> _Assigned task_
Every entry is to be returned as it stands, apart from the pictures.

Saved data entries
======
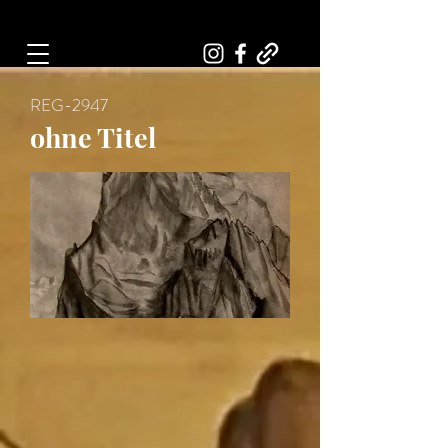
Art, Painter, Artist
REG-2947
ohne Titel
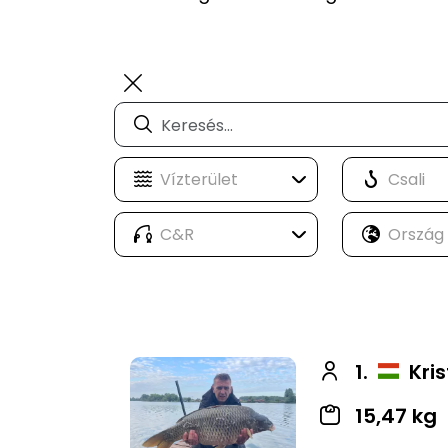
1.
Kri
15,47 kg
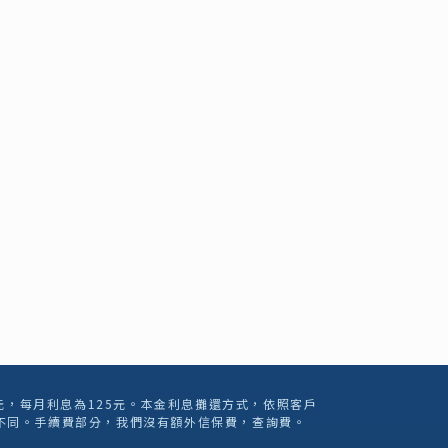
元，每月利息為125元。本金利息攤還方式，依照客戶
不同。手續費部分，我們沒有額外信保費，查詢費。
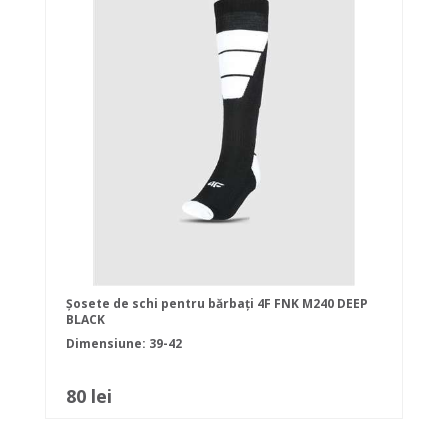
Șosete de schi pentru bărbați 4F FNK M240 DEEP
BLACK
Dimensiune: 39-42
80 lei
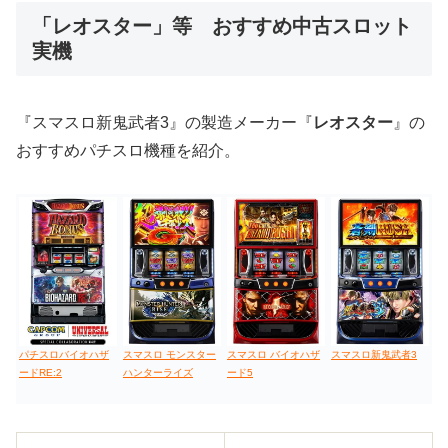
「レオスター」等 おすすめ中古スロット
実機
値下げ台
ディスクアップ
エウレカ
新鬼武者
ひぐらし
『スマスロ新鬼武者3』の製造メーカー『
レオスター
』の
おすすめパチスロ機種を紹介。
パチスロバイオハザ
スマスロ モンスター
スマスロ バイオハザ
スマスロ新鬼武者3
ードRE:2
ハンターライズ
ード5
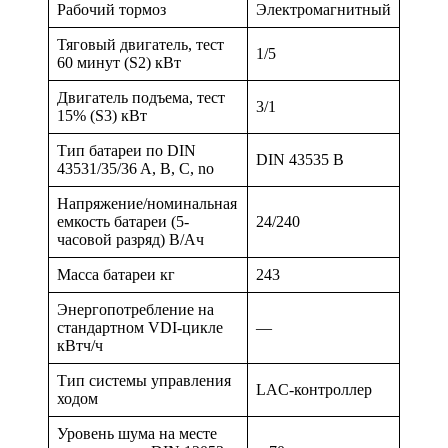
Рабочий тормоз
Электромагнитный
Тяговый двигатель, тест
1/5
60 минут (S2) кВт
Двигатель подъема, тест
3/1
15% (S3) кВт
Тип батареи по DIN
DIN 43535 B
43531/35/36 A, B, C, no
Напряжение/номинальная
емкость батареи (5-
24/240
часовой разряд) В/Ач
Масса батареи кг
243
Энергопотребление на
стандартном VDI-цикле
—
кВтч/ч
Тип системы управления
LAC-контроллер
ходом
Уровень шума на месте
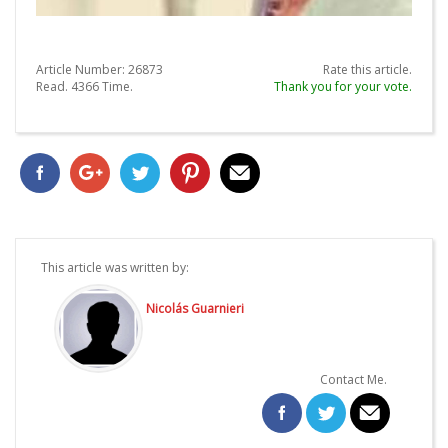
Article Number:
26873
Rate this article.
Read.
4366
Time.
Thank you for your vote.
This article was written by:
Nicolás Guarnieri
Contact Me.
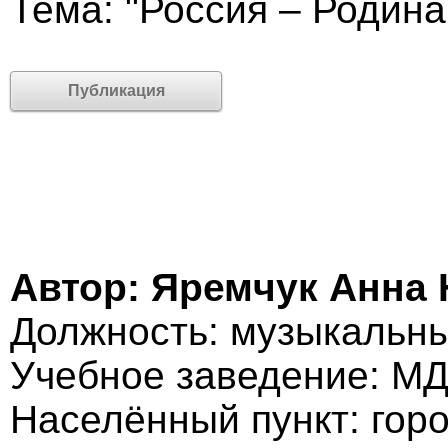
Тема: "Россия – Родина
Публикация
Автор: Яремчук Анна
Должность: музыкальны
Учебное заведение: М
Населённый пункт: гор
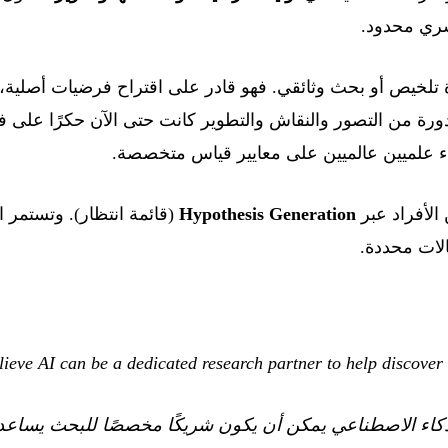
ري محدود.
مجرد أداة تلخيص أو بحث وثائقي. فهو قادر على اقتراح فرضيات أصلية، 
دورة من التصور والنقاش والتطوير كانت حتى الآن حكرًا على 
اء علميين عالميين على معايير قياس متخصصة.
الأفراد عبر
Hypothesis Generation
(قائمة انتظار). وتستمر 
الات محددة.
ذكاء الاصطناعي يمكن أن يكون شريكًا مخصصًا للبحث يساع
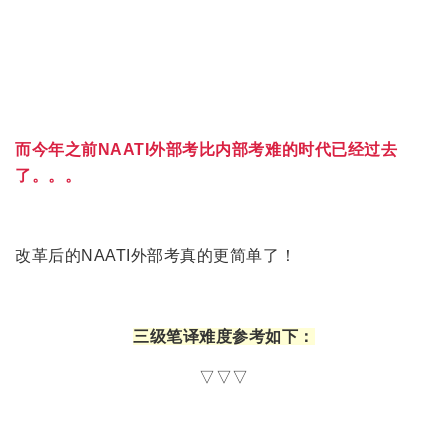
而今年之前NAATI外部考比内部考难的时代已经过去
了。。。
改革后的NAATI外部考真的更简单了！
三级笔译难度参考如下：
▽▽▽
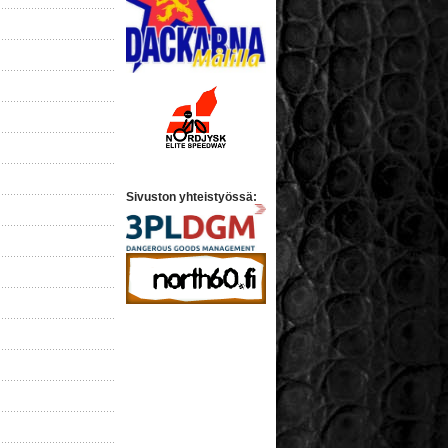
Sivuston yhteistyössä:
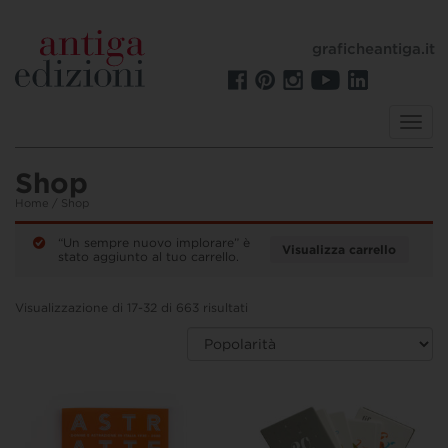
graficheantiga.it
Toggl
navig
Shop
Home
/ Shop
“Un sempre nuovo implorare” è
Visualizza carrello
stato aggiunto al tuo carrello.
Visualizzazione di 17-32 di 663 risultati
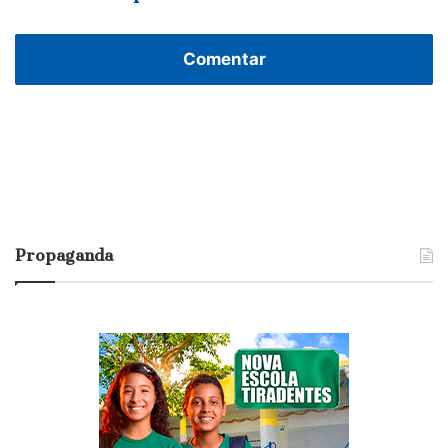
Comentar
Propaganda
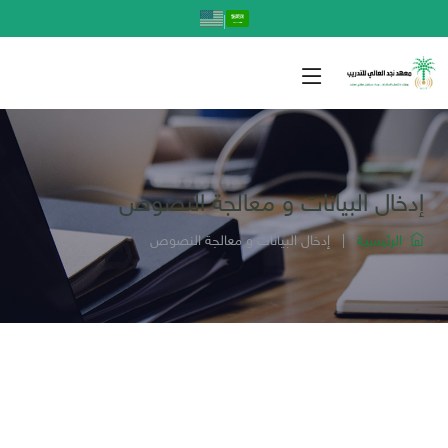
|
إدخال البيانات و معالجة النصوص
الرئيسية
|
إدخال البيانات و معالجة النصوص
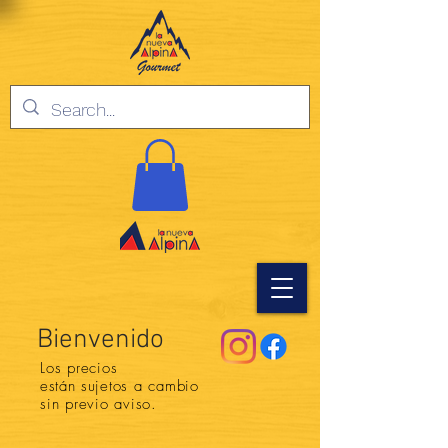
Bienvenido
Los precios
están
sujetos a cambio
sin previo aviso.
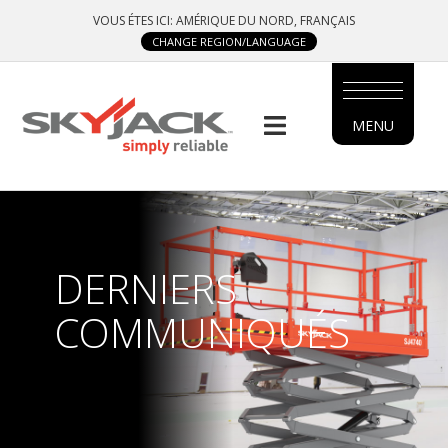
Skip
VOUS ÉTES ICI: AMÉRIQUE DU NORD, FRANÇAIS
to
CHANGE REGION/LANGUAGE
main
content
MENU
MAIN
MENU
SIDE
MENU
DERNIERS
FRENCH
COMMUNIQUÉS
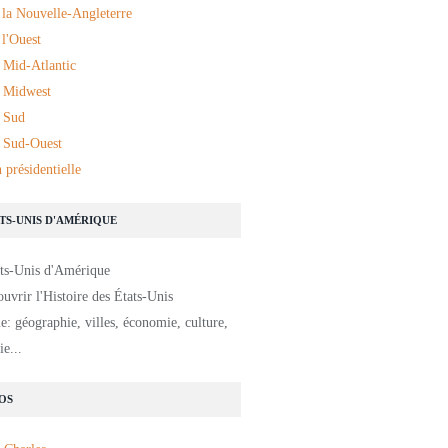
 la Nouvelle-Angleterre
l'Ouest
 Mid-Atlantic
 Midwest
 Sud
 Sud-Ouest
 présidentielle
ATS-UNIS D'AMÉRIQUE
uvrir l'Histoire des États-Unis
: géographie, villes, économie, culture,
e...
OS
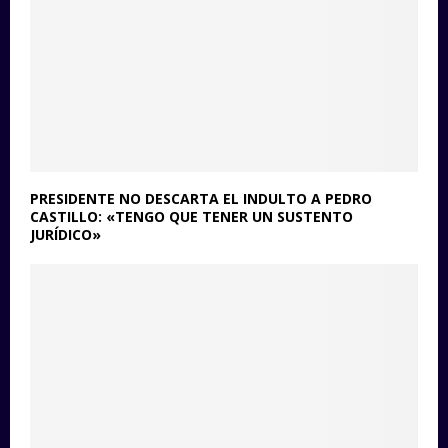
PRESIDENTE NO DESCARTA EL INDULTO A PEDRO
CASTILLO: «TENGO QUE TENER UN SUSTENTO
JURÍDICO»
======
> _Answer to the exercise_
Art, Painter, Artist
REG-2947
ohne Titel
1.
Kri
15,47 kg
元，每月利息為125元。本金利息攤還方式，依照客戶
不同。手續費部分，我們沒有額外信保費，查詢費。
Șosete de schi pentru bărbați 4F FNK M240 DEEP
BLACK
Dimensiune: 39-42
80 lei
「レオスター」等 おすすめ中古スロット
実機
値下げ台
ディスクアップ
エウレカ
新鬼武者
ひぐらし
『スマスロ新鬼武者3』の製造メーカー『
レオスター
』の
おすすめパチスロ機種を紹介。
パチスロバイオハザ
スマスロ モンスター
スマスロ バイオハザ
スマスロ新鬼武者3
ードRE:2
ハンターライズ
ード5
Рабочий тормоз
Электромагнитный
Тяговый двигатель, тест
1/5
60 минут (S2) кВт
Двигатель подъема, тест
3/1
15% (S3) кВт
Тип батареи по DIN
DIN 43535 B
43531/35/36 A, B, C, no
Напряжение/номинальная
емкость батареи (5-
24/240
часовой разряд) В/Ач
Масса батареи кг
243
Энергопотребление на
стандартном VDI-цикле
—
кВтч/ч
Тип системы управления
LAC-контроллер
ходом
Уровень шума на месте
Article Number:
26873
Rate this article.
Read.
4366
Time.
Thank you for your vote.
This article was written by:
Nicolás Guarnieri
Contact Me.
Тема: "Россия – Родина
Публикация
Автор: Яремчук Анна
Должность: музыкальны
Учебное заведение: М
Населённый пункт: гор
ري محدود.
مجرد أداة تلخيص أو بحث وثائقي. فهو قادر على اقتراح فرضيات أصلية، 
دورة من التصور والنقاش والتطوير كانت حتى الآن حكرًا على 
اء علميين عالميين على معايير قياس متخصصة.
الأفراد عبر
Hypothesis Generation
(قائمة انتظار). وتستمر 
الات محددة.
ذكاء الاصطناعي يمكن أن يكون شريكًا مخصصًا للبحث يساع
而今年之前NAATI外部考比内部考难的时代已经过去
了。。。
改革后的NAATI外部考真的更简单了！
三级笔译难度参考如下：
▽▽▽
Sivuston yhteistyössä:
graficheantiga.it
Toggl
navig
Shop
Home
/ Shop
“Un sempre nuovo implorare” è
Visualizza carrello
stato aggiunto al tuo carrello.
Visualizzazione di 17-32 di 663 risultati
Comentar
Propaganda
|
إدخال البيانات و معالجة النصوص
الرئيسية
|
إدخال البيانات و معالجة النصوص
Bienvenido
Los precios
están
sujetos a cambio
sin previo aviso.
Skip
VOUS ÉTES ICI: AMÉRIQUE DU NORD, FRANÇAIS
to
CHANGE REGION/LANGUAGE
main
content
MENU
MAIN
MENU
SIDE
MENU
DERNIERS
FRENCH
COMMUNIQUÉS
 la Nouvelle-Angleterre
l'Ouest
 Mid-Atlantic
 Midwest
 Sud
 Sud-Ouest
 présidentielle
ATS-UNIS D'AMÉRIQUE
uvrir l'Histoire des États-Unis
: géographie, villes, économie, culture,
e...
OS
PRESIDENTE NO DESCARTA EL INDULTO A PEDRO
CASTILLO: «TENGO QUE TENER UN SUSTENTO
JURÍDICO»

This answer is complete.